[Saved entries]
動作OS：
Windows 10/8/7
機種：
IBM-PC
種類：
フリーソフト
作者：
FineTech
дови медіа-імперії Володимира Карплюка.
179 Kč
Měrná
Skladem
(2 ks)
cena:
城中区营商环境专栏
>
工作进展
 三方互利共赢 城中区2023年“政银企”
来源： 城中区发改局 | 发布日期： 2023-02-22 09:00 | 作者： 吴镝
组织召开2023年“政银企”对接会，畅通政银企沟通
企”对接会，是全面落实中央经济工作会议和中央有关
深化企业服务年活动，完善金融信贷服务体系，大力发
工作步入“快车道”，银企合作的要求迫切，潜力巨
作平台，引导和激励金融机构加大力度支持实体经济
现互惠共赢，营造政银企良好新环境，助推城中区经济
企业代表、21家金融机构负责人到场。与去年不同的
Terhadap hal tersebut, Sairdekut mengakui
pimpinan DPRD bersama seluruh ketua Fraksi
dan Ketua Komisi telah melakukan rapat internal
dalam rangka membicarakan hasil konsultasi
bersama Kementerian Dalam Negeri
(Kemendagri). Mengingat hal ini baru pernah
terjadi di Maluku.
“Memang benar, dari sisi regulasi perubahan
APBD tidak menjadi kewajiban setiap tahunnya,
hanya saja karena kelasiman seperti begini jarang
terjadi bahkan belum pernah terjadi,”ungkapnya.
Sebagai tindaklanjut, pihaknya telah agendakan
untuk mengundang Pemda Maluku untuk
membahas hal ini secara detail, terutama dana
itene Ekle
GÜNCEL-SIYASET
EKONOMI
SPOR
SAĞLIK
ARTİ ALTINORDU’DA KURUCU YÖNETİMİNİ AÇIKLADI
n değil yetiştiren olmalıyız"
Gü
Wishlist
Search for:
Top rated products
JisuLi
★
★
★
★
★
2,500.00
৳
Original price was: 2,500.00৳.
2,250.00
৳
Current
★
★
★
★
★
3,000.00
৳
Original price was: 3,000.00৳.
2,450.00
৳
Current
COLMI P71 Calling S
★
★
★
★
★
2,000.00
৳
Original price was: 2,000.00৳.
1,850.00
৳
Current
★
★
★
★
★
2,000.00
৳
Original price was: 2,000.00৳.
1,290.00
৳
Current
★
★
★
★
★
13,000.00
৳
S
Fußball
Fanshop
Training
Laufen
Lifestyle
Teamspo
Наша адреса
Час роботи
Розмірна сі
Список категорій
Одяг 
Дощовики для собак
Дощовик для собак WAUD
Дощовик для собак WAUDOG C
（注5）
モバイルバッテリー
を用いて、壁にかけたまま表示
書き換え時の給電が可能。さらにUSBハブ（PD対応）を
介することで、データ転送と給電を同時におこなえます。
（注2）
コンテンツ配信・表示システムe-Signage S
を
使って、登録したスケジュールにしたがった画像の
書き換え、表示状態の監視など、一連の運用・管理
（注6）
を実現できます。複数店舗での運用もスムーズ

* Aim of the task
Nothing but the lines above from the one containing "Розмірна сі" through the one containing "使って、登録したスケジュールにしたがった画像の" should appear in the answer, each repeated exactly.

* Reply
Розмірна сі
Список категорій
Одяг 
Дощовики для собак
Дощовик для собак WAUD
Дощовик для собак WAUDOG C
（注5）
モバイルバッテリー
を用いて、壁にかけたまま表示
書き換え時の給電が可能。さらにUSBハブ（PD対応）を
介することで、データ転送と給電を同時におこなえます。
（注2）
コンテンツ配信・表示システムe-Signage S
を
使って、登録したスケジュールにしたがった画像の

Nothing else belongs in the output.